= Bertrand Curtis Spitzley =

American housing developer

Bertrand Curtis Spitzley (March 13, 1880 – March 26, 1954) was a housing developer in the metro Detroit, Michigan area. He was the first developer in the Detroit area to in addition to selling off lots in a new subdivision, but up houses on the lots before sale, thus creating more housing that was available to the less affluent. His first project was located along Mack Avenue six miles east of Detroit's downtown.

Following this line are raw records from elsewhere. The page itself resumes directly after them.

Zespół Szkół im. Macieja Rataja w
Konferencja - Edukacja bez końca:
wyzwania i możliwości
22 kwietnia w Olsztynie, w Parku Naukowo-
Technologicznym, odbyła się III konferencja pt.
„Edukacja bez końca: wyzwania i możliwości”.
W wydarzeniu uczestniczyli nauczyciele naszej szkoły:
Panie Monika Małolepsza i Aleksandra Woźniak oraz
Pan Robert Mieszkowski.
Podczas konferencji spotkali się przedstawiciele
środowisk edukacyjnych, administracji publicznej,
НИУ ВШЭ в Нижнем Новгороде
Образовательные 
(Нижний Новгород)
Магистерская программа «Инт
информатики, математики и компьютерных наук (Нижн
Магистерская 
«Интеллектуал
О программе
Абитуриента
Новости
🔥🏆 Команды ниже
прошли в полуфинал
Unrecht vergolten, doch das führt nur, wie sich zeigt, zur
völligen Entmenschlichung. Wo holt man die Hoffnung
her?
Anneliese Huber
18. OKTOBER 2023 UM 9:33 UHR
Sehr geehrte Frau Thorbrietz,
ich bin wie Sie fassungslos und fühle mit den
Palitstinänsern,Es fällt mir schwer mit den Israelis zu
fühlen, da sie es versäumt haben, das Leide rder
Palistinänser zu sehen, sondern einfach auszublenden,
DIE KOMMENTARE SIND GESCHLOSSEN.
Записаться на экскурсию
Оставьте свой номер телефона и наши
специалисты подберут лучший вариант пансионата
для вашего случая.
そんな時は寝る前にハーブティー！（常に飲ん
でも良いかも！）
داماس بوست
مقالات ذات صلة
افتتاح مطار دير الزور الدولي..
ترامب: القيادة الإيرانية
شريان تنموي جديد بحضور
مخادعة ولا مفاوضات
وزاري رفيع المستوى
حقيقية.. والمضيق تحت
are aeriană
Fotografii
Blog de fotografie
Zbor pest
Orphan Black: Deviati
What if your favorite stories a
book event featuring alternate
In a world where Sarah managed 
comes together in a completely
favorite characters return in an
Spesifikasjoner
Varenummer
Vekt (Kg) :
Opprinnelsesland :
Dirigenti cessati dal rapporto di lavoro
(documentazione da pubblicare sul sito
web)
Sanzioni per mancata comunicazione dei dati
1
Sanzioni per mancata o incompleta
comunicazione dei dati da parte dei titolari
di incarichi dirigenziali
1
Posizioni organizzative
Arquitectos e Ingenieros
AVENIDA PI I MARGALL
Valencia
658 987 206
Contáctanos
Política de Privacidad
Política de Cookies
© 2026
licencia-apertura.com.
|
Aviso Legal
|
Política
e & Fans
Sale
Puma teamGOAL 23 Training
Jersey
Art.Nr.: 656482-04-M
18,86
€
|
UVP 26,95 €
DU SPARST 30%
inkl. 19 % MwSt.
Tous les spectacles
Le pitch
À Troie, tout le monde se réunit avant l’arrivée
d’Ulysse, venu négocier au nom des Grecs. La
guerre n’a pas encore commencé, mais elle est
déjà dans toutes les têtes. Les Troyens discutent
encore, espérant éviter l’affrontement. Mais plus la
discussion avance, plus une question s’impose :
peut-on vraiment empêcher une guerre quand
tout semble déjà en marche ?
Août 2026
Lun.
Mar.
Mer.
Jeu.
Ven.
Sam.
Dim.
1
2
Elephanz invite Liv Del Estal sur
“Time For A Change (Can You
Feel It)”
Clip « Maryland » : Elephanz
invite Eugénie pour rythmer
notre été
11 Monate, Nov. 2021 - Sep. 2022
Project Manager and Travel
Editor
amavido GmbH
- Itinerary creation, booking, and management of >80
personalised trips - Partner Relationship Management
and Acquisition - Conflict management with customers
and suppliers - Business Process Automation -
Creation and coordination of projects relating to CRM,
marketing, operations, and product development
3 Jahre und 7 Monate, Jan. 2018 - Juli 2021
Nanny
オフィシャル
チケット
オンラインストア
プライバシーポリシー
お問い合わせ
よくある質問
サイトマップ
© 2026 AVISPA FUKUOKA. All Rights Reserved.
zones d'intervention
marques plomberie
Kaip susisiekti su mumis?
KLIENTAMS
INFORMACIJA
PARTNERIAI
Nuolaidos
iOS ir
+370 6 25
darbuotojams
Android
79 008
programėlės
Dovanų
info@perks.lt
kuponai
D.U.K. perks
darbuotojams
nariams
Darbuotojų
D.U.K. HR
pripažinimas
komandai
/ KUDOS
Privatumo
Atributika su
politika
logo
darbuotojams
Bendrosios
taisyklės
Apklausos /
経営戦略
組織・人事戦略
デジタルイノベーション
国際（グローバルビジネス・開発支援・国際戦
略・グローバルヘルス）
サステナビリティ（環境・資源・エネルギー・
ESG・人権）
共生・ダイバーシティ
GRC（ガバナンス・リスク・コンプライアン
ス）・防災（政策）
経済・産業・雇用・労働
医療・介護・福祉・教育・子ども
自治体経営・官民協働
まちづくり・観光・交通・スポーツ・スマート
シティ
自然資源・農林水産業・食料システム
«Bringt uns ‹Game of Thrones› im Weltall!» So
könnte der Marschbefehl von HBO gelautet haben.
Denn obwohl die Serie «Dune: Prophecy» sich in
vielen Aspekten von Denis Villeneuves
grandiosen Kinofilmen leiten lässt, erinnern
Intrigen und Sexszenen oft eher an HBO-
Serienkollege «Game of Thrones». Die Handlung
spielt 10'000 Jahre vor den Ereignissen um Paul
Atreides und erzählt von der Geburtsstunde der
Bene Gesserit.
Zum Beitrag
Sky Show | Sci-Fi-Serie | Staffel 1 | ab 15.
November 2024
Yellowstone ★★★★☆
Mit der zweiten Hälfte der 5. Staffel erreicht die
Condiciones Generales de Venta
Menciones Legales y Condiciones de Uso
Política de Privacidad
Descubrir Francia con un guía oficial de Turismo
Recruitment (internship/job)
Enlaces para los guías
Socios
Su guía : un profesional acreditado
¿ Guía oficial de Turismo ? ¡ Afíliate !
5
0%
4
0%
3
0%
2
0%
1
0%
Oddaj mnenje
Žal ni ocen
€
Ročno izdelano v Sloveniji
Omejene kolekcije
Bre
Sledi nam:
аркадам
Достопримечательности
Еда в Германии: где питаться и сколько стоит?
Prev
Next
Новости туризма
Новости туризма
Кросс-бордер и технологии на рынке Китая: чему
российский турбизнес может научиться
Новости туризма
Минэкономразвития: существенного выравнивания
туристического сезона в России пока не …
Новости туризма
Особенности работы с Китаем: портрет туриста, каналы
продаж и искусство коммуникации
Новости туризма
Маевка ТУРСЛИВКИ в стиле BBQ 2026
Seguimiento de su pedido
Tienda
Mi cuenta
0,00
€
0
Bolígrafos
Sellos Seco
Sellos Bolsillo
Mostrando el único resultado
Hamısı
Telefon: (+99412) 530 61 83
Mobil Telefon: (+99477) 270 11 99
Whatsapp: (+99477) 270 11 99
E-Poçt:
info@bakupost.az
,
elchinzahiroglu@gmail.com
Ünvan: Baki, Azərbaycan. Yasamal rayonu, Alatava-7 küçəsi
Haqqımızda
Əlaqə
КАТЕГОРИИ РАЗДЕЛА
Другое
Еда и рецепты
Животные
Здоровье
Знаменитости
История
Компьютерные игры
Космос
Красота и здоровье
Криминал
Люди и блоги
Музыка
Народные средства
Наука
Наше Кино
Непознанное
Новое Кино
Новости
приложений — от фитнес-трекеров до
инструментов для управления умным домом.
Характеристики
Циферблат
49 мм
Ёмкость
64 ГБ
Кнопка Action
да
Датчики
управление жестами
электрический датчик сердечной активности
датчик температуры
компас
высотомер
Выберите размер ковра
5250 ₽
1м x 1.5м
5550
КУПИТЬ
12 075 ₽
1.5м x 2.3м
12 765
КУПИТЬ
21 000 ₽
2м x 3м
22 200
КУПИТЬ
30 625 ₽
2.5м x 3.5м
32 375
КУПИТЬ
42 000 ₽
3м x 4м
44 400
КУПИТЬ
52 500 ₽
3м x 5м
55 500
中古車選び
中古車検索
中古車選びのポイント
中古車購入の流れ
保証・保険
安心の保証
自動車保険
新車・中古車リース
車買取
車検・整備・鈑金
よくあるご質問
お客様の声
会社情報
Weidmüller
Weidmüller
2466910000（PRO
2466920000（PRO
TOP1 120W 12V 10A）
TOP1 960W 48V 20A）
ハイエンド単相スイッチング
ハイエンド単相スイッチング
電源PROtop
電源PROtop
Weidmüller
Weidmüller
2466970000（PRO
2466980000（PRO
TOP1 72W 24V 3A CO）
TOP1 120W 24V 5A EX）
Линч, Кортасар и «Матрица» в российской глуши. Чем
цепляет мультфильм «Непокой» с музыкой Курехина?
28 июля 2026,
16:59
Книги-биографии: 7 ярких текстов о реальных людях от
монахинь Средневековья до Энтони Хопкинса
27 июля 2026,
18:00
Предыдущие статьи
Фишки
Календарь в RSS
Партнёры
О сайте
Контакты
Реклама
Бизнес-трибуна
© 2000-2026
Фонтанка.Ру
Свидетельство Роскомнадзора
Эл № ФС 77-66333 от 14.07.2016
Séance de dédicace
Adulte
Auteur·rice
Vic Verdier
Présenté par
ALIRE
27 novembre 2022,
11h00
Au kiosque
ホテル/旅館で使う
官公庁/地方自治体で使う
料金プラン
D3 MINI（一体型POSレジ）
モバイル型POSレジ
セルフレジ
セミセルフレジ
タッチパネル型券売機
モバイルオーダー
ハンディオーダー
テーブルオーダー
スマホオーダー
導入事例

Spitzley was born in New York City in 1880. His father, Jacob Henry, was a building inspector. His first job was working for the Detroit Dry Dock and Shipbuilding Company, when he gained a grounding in mechanical engineering. He later worked at Wolff & Zwicker Iron Works in Portland, Oregon building torpedo boats, before taking up the position of acting chief draughtsman at the Puget Sound Naval Shipyard in Bremerton, Washington. He returned to Detroit in 1906, taking a job at the Abbott Motor Company, where he progressed to general manager before he resigned in late 1912. His career in real estate had begun in 1910, and in 1913, he co-founded the Houseman-Spitzley Company, which became the Houseman-Spitzley Corporation in 1916, when its capital stock was valued at $1.4 million.

Spitzley was a Blue Lodge Freemason. He died in a Miami hospital in 1954. He was survived by his wife Ida May née Bullene, who he married in 1902, and two of his children.